If I want to grind A-merits, I get one of my "pure" characters - usually a hero, just because I have more of them, but in these days of merged markets and global mail it matters hardly at all - and run tip missions. Most days/weeks I don't even bother; I have other things to do with my time. If I log in and that's what my friends are doing, I'll pick a character doing the same kind of tips or one that meshes well with, or strikes interesting sparks off of, the characters they're playing. If the tips happen to be vigilante or rogue (usually because they're changing alignment on an alt), oh well; I'll still be making inf, (regular) merits, and/or experience... and most importantly, I'll be playing a game I enjoy with my friends.

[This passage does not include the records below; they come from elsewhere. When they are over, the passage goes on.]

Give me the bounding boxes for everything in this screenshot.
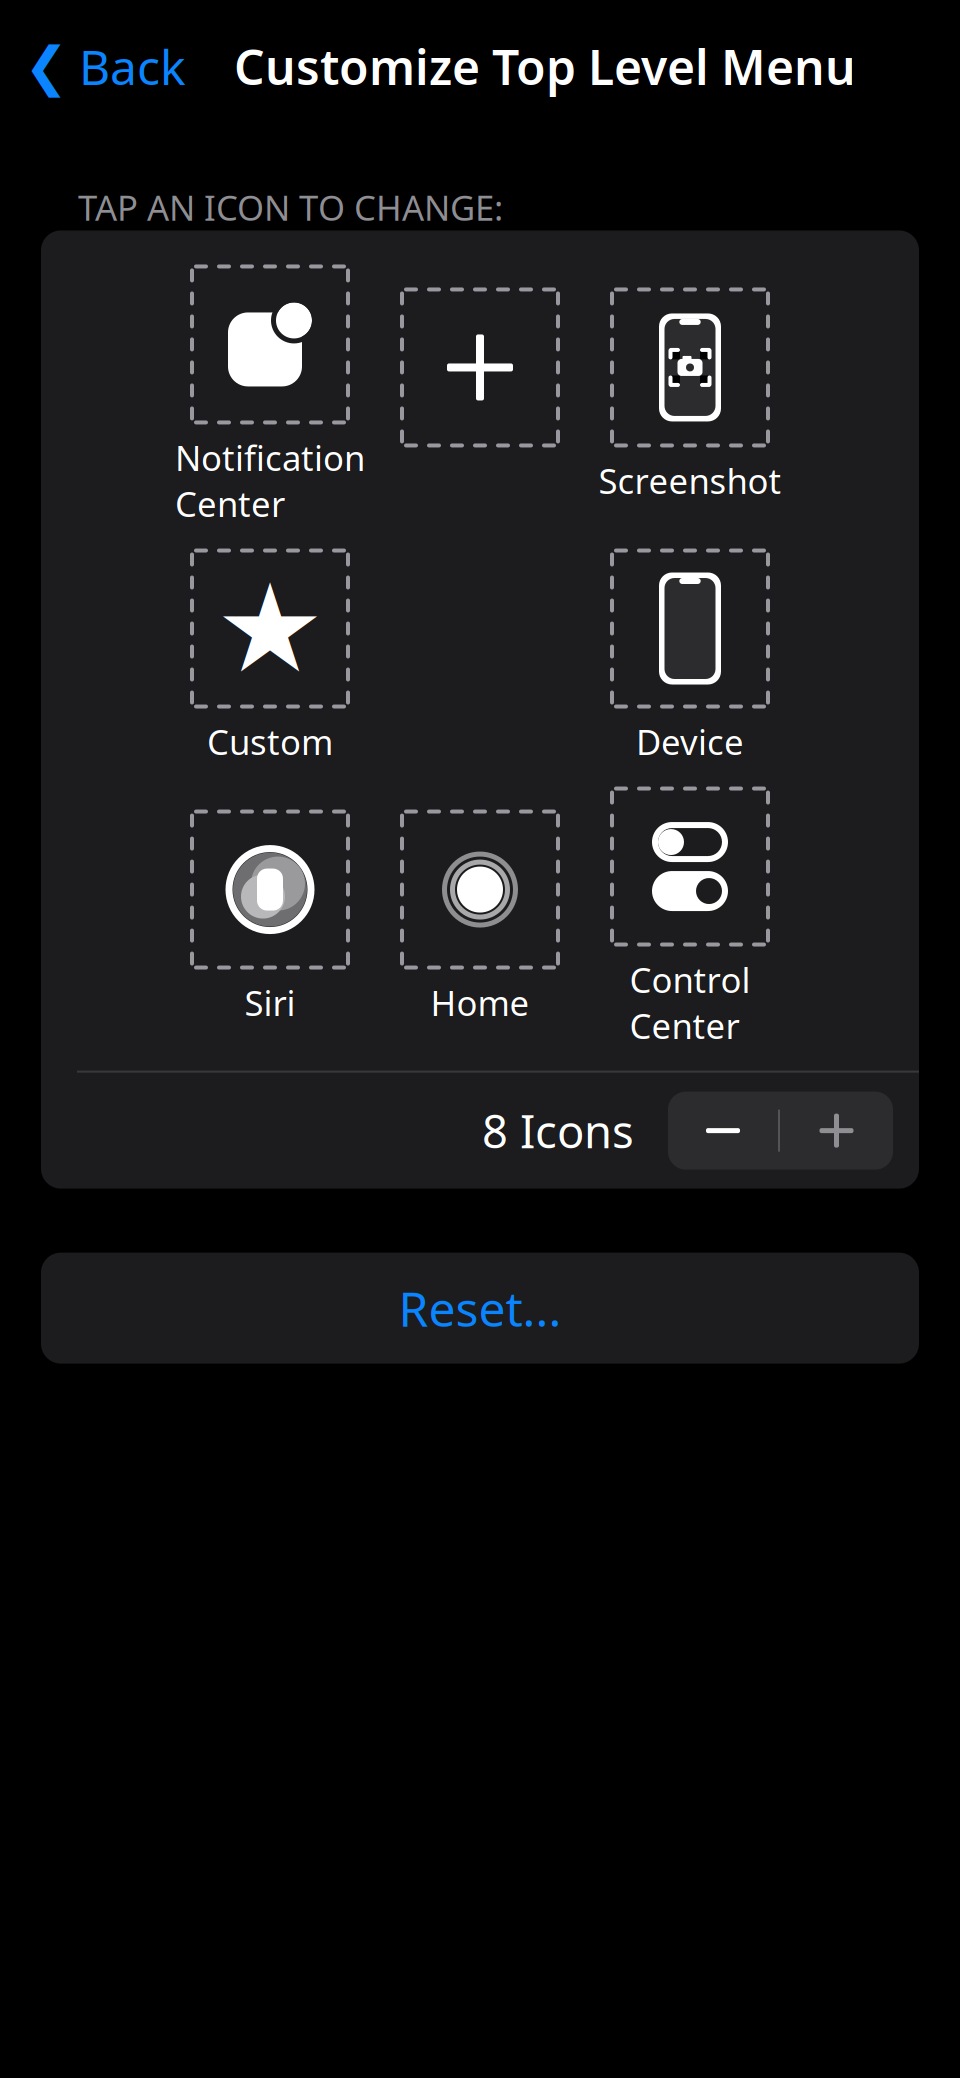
staticText: Reset... [398, 1276, 562, 1340]
button[interactable]: Control Center [585, 786, 795, 1049]
button[interactable]: Screenshot [585, 288, 795, 504]
button[interactable]: Siri [165, 810, 375, 1026]
button[interactable]: Reset... [41, 1253, 919, 1364]
staticText: Control Center [630, 956, 750, 1049]
button[interactable]: Add icon [375, 288, 585, 504]
staticText: Custom [207, 718, 333, 764]
staticText: Home [430, 980, 530, 1026]
staticText: Notification Center [175, 434, 365, 526]
staticText: Customize Top Level Menu [234, 34, 856, 98]
staticText: ★ [215, 559, 325, 698]
button[interactable]: Home [375, 810, 585, 1026]
staticText: Screenshot [598, 458, 782, 504]
staticText: Device [636, 718, 744, 764]
button[interactable]: Decrease icon count [668, 1092, 778, 1170]
button[interactable]: ❮ [0, 26, 186, 106]
button[interactable]: Increase icon count [780, 1092, 893, 1170]
button[interactable]: Notification Center [165, 264, 375, 526]
staticText: Siri [244, 980, 296, 1026]
staticText: ❮ [24, 36, 69, 97]
button[interactable]: Device [585, 548, 795, 764]
button[interactable]: Custom [165, 548, 375, 764]
staticText: Back [79, 34, 186, 98]
staticText: 8 Icons [482, 1100, 634, 1161]
staticText: TAP AN ICON TO CHANGE: [78, 184, 503, 230]
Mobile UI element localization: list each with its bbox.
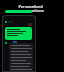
button[interactable] bbox=[5, 27, 32, 40]
button[interactable] bbox=[9, 43, 33, 71]
staticText: Personalized conversations bbox=[5, 4, 56, 13]
button[interactable] bbox=[5, 10, 32, 13]
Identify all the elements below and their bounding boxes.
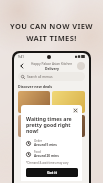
- staticText: Waiting times are pretty good right now!: [26, 115, 78, 135]
- button[interactable]: [18, 91, 50, 113]
- button[interactable]: Got it: [26, 168, 78, 177]
- button[interactable]: Account: [77, 62, 85, 70]
- staticText: Food: [34, 150, 41, 154]
- staticText: YOU CAN NOW VIEW: [10, 21, 93, 31]
- staticText: Order: [34, 139, 42, 143]
- staticText: Search all menus: [27, 75, 53, 79]
- button[interactable]: [52, 91, 85, 113]
- staticText: Around 5 mins: [34, 143, 57, 147]
- staticText: Got it: [47, 170, 57, 175]
- staticText: WAIT TIMES!: [26, 33, 77, 43]
- button[interactable]: [18, 115, 50, 137]
- staticText: Delivery: [45, 66, 59, 71]
- staticText: Happy Palace Asian Kitchen: [31, 62, 73, 66]
- staticText: Around 20 mins: [34, 154, 59, 158]
- staticText: *Demand & wait times may vary: [26, 161, 69, 165]
- button[interactable]: Back: [18, 62, 26, 70]
- staticText: 9:41: [18, 55, 24, 59]
- button[interactable]: [52, 115, 85, 137]
- staticText: Discover new deals: [18, 84, 53, 89]
- button[interactable]: Search all menus: [18, 72, 85, 81]
- button[interactable]: Close: [73, 108, 78, 113]
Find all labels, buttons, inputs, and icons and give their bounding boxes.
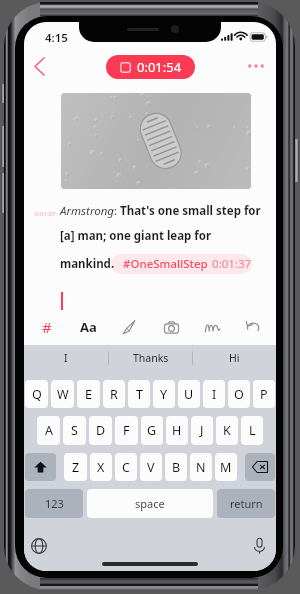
button[interactable]: D — [89, 416, 112, 445]
button[interactable]: W — [51, 380, 74, 408]
button[interactable]: O — [228, 380, 250, 408]
button[interactable]: H — [166, 416, 188, 445]
staticText: T — [136, 386, 143, 403]
button[interactable]: V — [140, 453, 162, 481]
staticText: I — [64, 351, 68, 365]
button[interactable]: Shift — [25, 453, 56, 481]
button[interactable]: 0:01:54 — [106, 55, 195, 79]
staticText: Armstrong: That's one small step for — [60, 203, 261, 219]
staticText: X — [97, 459, 105, 476]
staticText: space — [135, 496, 165, 511]
staticText: N — [196, 459, 206, 476]
button[interactable]: I — [203, 380, 225, 408]
button[interactable]: N — [190, 453, 212, 481]
staticText: 0:01:37 — [35, 210, 56, 218]
button[interactable]: Photo attachment — [61, 93, 251, 189]
button[interactable]: R — [103, 380, 125, 408]
button[interactable]: S — [63, 416, 86, 445]
staticText: B — [172, 459, 181, 476]
button[interactable]: Thanks — [109, 345, 192, 371]
button[interactable]: Y — [153, 380, 175, 408]
staticText: M — [220, 459, 232, 476]
staticText: Y — [160, 386, 168, 403]
button[interactable]: I — [24, 345, 108, 371]
staticText: 0:01:54 — [137, 58, 182, 76]
button[interactable]: K — [216, 416, 238, 445]
staticText: # — [42, 317, 52, 337]
button[interactable]: M — [215, 453, 237, 481]
button[interactable]: Back — [26, 50, 52, 82]
staticText: G — [147, 422, 157, 439]
button[interactable]: Backspace — [245, 453, 275, 481]
button[interactable]: P — [253, 380, 275, 408]
button[interactable]: L — [241, 416, 263, 445]
staticText: Q — [32, 386, 42, 403]
button[interactable]: E — [77, 380, 100, 408]
button[interactable]: C — [115, 453, 137, 481]
button[interactable]: #OneSmallStep — [123, 256, 208, 272]
button[interactable]: return — [217, 489, 275, 518]
button[interactable]: Camera — [158, 314, 184, 340]
staticText: K — [223, 422, 231, 439]
button[interactable]: A — [37, 416, 60, 445]
button[interactable]: Z — [64, 453, 87, 481]
staticText: J — [200, 422, 204, 439]
button[interactable]: T — [128, 380, 150, 408]
button[interactable]: B — [165, 453, 187, 481]
staticText: Thanks — [133, 351, 169, 365]
staticText: I — [212, 386, 217, 403]
button[interactable]: Change keyboard — [24, 531, 54, 561]
staticText: U — [184, 386, 194, 403]
button[interactable]: Hi — [193, 345, 276, 371]
button[interactable]: F — [115, 416, 138, 445]
staticText: 4:15 — [45, 30, 68, 46]
button[interactable]: Q — [25, 380, 48, 408]
button[interactable]: Undo — [240, 314, 266, 340]
button[interactable]: Dictation — [244, 531, 274, 561]
staticText: L — [249, 422, 256, 439]
staticText: H — [172, 422, 182, 439]
button[interactable]: Hashtag — [34, 314, 60, 340]
button[interactable]: Highlighter — [116, 314, 142, 340]
staticText: C — [122, 459, 130, 476]
staticText: D — [96, 422, 106, 439]
button[interactable]: U — [178, 380, 200, 408]
button[interactable]: J — [191, 416, 213, 445]
staticText: V — [147, 459, 155, 476]
staticText: W — [57, 386, 69, 403]
staticText: mankind. — [60, 256, 115, 272]
staticText: F — [123, 422, 130, 439]
button[interactable]: 123 — [25, 489, 83, 518]
staticText: P — [260, 386, 268, 403]
button[interactable]: X — [90, 453, 112, 481]
button[interactable]: Scribble — [199, 314, 225, 340]
staticText: S — [71, 422, 78, 439]
staticText: Aa — [80, 318, 97, 336]
button[interactable]: space — [87, 489, 213, 518]
staticText: [a] man; one giant leap for — [60, 228, 212, 244]
staticText: A — [45, 422, 53, 439]
staticText: Z — [72, 459, 80, 476]
button[interactable]: More options — [240, 53, 272, 78]
button[interactable]: Text style — [75, 314, 101, 340]
button[interactable]: G — [141, 416, 163, 445]
staticText: E — [85, 386, 92, 403]
staticText: return — [230, 496, 263, 511]
staticText: Hi — [229, 351, 240, 365]
staticText: O — [234, 386, 244, 403]
staticText: R — [110, 386, 118, 403]
staticText: 123 — [45, 496, 64, 511]
staticText: 0:01:37 — [212, 256, 252, 272]
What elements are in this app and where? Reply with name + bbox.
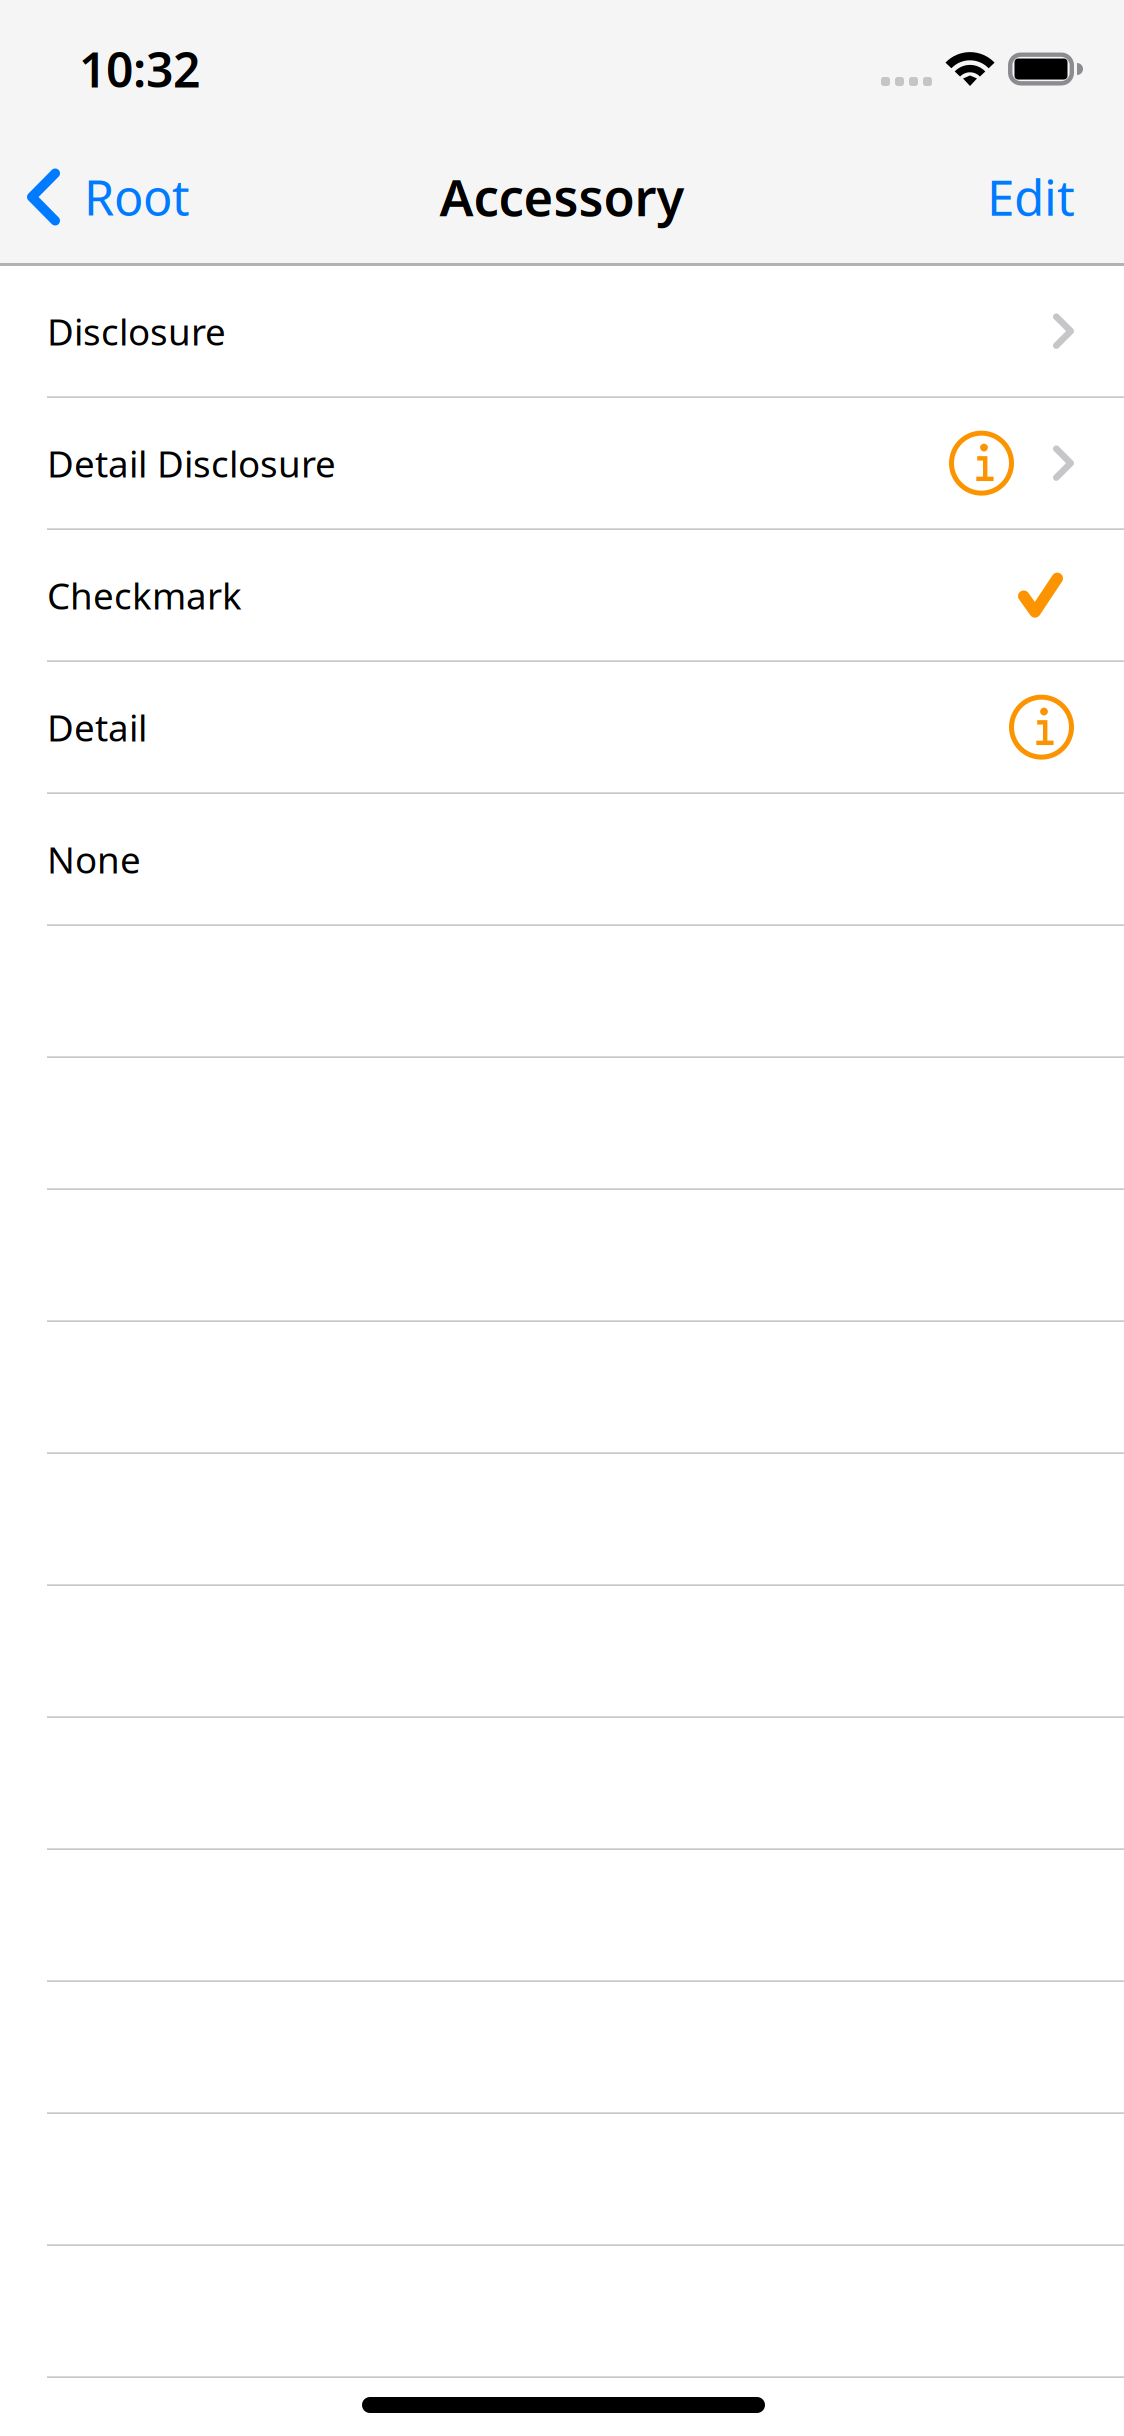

I don't log in every day on every character, making sure to run my five tips and on to the next. (I tried doing that for the Incarnate trials, just two per day for one or two characters, and it was exhausting and not very fun; I'm done with it now.) I don't gripe that I'm wasting my time not doing the right kind of tips, or that I'm getting small-m merits which require 20 million inf to convert to big-M Merits. IMO, either the game is worth playing for its own sake and/or the people you play it with, or it's not. If it isn't for you, then I'm sincerely sorry.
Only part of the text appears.